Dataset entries
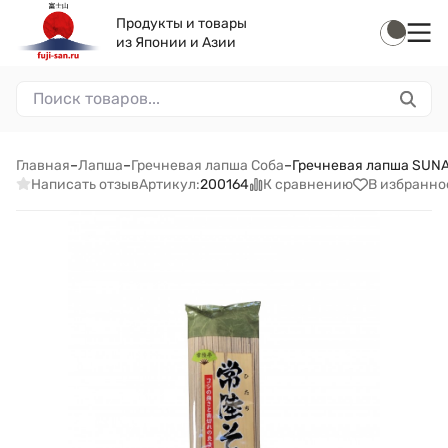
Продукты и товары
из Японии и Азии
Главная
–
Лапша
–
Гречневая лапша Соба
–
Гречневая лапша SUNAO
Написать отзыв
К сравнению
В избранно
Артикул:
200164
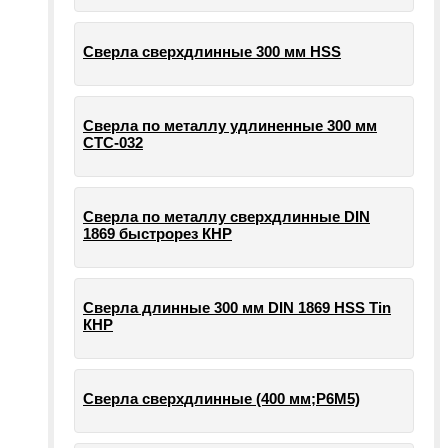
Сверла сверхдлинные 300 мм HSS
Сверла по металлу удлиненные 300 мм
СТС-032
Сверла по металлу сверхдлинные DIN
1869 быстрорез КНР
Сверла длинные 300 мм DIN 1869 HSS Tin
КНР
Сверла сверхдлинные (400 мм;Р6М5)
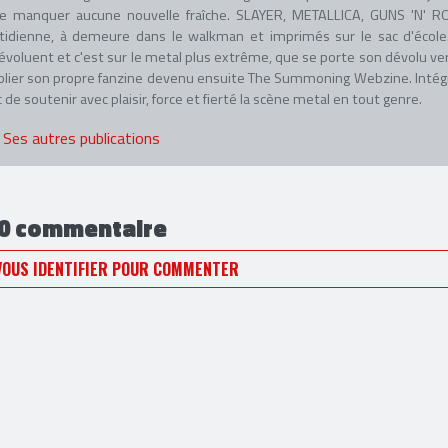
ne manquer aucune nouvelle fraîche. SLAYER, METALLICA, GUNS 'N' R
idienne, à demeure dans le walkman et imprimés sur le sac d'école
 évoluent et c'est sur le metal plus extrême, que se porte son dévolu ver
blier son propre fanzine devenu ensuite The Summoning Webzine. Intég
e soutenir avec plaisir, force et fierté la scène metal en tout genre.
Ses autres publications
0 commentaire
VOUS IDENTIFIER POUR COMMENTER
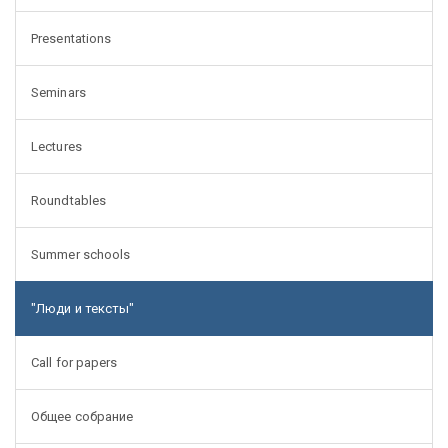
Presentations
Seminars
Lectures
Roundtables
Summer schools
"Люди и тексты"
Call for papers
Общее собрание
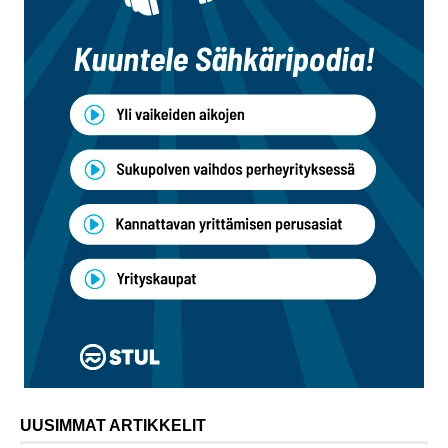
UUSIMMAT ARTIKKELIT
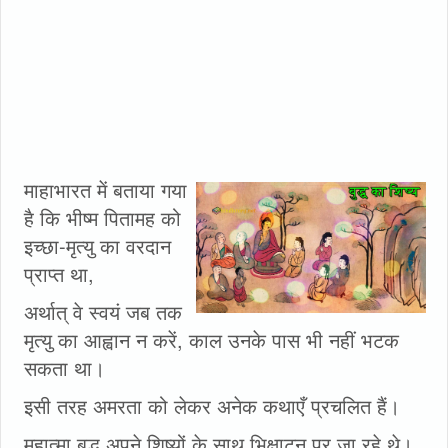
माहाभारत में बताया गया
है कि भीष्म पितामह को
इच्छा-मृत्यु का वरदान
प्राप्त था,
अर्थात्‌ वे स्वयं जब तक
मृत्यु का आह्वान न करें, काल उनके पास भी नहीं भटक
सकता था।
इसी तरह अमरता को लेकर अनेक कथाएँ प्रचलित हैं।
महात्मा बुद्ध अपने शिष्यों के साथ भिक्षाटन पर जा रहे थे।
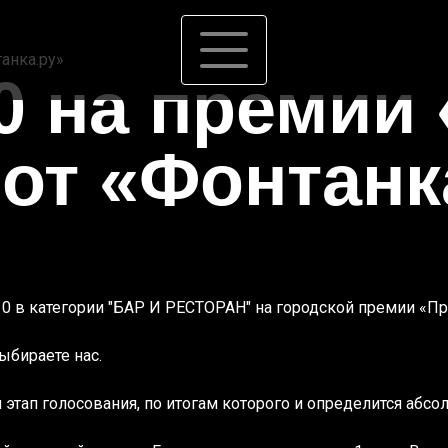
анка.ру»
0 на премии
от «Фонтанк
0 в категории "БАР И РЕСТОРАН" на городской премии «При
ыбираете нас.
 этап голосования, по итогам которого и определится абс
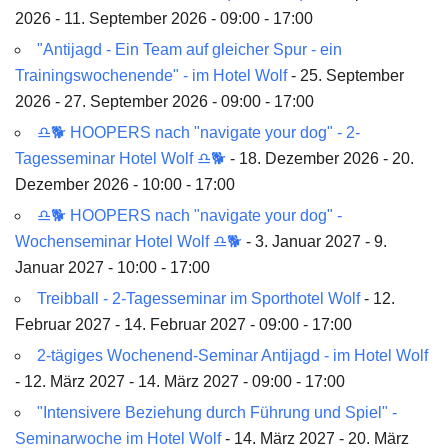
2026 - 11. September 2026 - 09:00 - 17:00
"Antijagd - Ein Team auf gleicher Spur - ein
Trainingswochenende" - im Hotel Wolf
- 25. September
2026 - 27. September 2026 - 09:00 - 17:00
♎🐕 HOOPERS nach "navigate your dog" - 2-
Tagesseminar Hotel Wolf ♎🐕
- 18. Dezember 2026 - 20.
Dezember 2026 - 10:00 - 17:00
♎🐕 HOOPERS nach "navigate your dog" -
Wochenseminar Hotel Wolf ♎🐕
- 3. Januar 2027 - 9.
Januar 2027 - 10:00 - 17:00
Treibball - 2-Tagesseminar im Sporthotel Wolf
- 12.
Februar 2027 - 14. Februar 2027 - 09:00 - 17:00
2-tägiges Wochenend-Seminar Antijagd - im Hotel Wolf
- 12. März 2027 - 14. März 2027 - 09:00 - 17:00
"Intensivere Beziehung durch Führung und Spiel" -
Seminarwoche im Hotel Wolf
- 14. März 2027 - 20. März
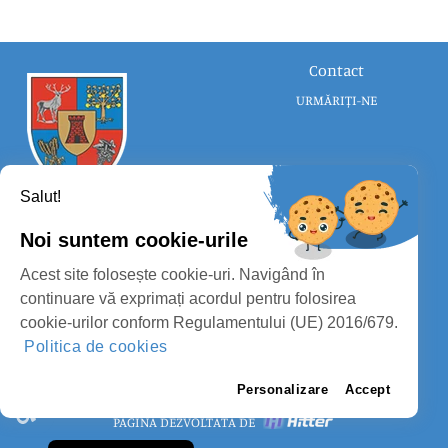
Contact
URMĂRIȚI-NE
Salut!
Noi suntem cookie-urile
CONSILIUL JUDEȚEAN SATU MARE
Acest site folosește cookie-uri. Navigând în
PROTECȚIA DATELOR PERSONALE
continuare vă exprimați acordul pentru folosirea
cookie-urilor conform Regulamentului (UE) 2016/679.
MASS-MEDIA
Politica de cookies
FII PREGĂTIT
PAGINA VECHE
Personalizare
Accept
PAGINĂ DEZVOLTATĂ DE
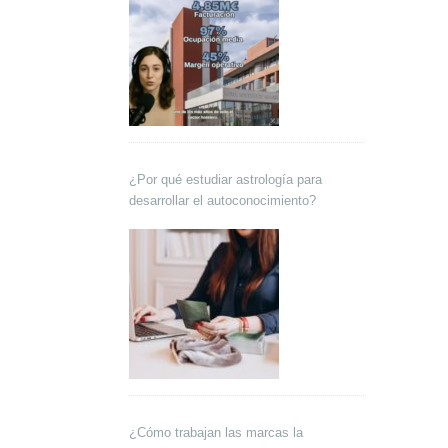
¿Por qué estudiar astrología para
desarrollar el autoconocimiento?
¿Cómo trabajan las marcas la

[ABOUT THIS TASK]
Give back every record above exactly as written, skipping each picture.

[THE COMPLETED TASK]
Продукты и товары
из Японии и Азии
Главная
–
Лапша
–
Гречневая лапша Соба
–
Гречневая лапша SUNAO
Написать отзыв
К сравнению
В избранно
Артикул:
200164
Сверла сверхдлинные 300 мм HSS
Сверла по металлу удлиненные 300 мм
СТС-032
Сверла по металлу сверхдлинные DIN
1869 быстрорез КНР
Сверла длинные 300 мм DIN 1869 HSS Tin
КНР
Сверла сверхдлинные (400 мм;Р6М5)
ne manquer aucune nouvelle fraîche. SLAYER, METALLICA, GUNS 'N' R
idienne, à demeure dans le walkman et imprimés sur le sac d'école
 évoluent et c'est sur le metal plus extrême, que se porte son dévolu ver
blier son propre fanzine devenu ensuite The Summoning Webzine. Intég
e soutenir avec plaisir, force et fierté la scène metal en tout genre.
Ses autres publications
0 commentaire
VOUS IDENTIFIER POUR COMMENTER
Presentations
Seminars
Lectures
Roundtables
Summer schools
"Люди и тексты"
Call for papers
Общее собрание
UUSIMMAT ARTIKKELIT
माहाभारत में बताया गया
है कि भीष्म पितामह को
इच्छा-मृत्यु का वरदान
प्राप्त था,
अर्थात्‌ वे स्वयं जब तक
मृत्यु का आह्वान न करें, काल उनके पास भी नहीं भटक
सकता था।
इसी तरह अमरता को लेकर अनेक कथाएँ प्रचलित हैं।
महात्मा बुद्ध अपने शिष्यों के साथ भिक्षाटन पर जा रहे थे।
анка.ру»
0 на премии
от «Фонтанк
0 в категории "БАР И РЕСТОРАН" на городской премии «При
ыбираете нас.
 этап голосования, по итогам которого и определится абс
2026 - 11. September 2026 - 09:00 - 17:00
"Antijagd - Ein Team auf gleicher Spur - ein
Trainingswochenende" - im Hotel Wolf
- 25. September
2026 - 27. September 2026 - 09:00 - 17:00
♎🐕 HOOPERS nach "navigate your dog" - 2-
Tagesseminar Hotel Wolf ♎🐕
- 18. Dezember 2026 - 20.
Dezember 2026 - 10:00 - 17:00
♎🐕 HOOPERS nach "navigate your dog" -
Wochenseminar Hotel Wolf ♎🐕
- 3. Januar 2027 - 9.
Januar 2027 - 10:00 - 17:00
Treibball - 2-Tagesseminar im Sporthotel Wolf
- 12.
Februar 2027 - 14. Februar 2027 - 09:00 - 17:00
2-tägiges Wochenend-Seminar Antijagd - im Hotel Wolf
- 12. März 2027 - 14. März 2027 - 09:00 - 17:00
"Intensivere Beziehung durch Führung und Spiel" -
Seminarwoche im Hotel Wolf
- 14. März 2027 - 20. März
Contact
URMĂRIȚI-NE
Salut!
Noi suntem cookie-urile
CONSILIUL JUDEȚEAN SATU MARE
Acest site folosește cookie-uri. Navigând în
PROTECȚIA DATELOR PERSONALE
continuare vă exprimați acordul pentru folosirea
cookie-urilor conform Regulamentului (UE) 2016/679.
MASS-MEDIA
Politica de cookies
FII PREGĂTIT
PAGINA VECHE
Personalizare
Accept
PAGINĂ DEZVOLTATĂ DE
¿Por qué estudiar astrología para
desarrollar el autoconocimiento?
¿Cómo trabajan las marcas la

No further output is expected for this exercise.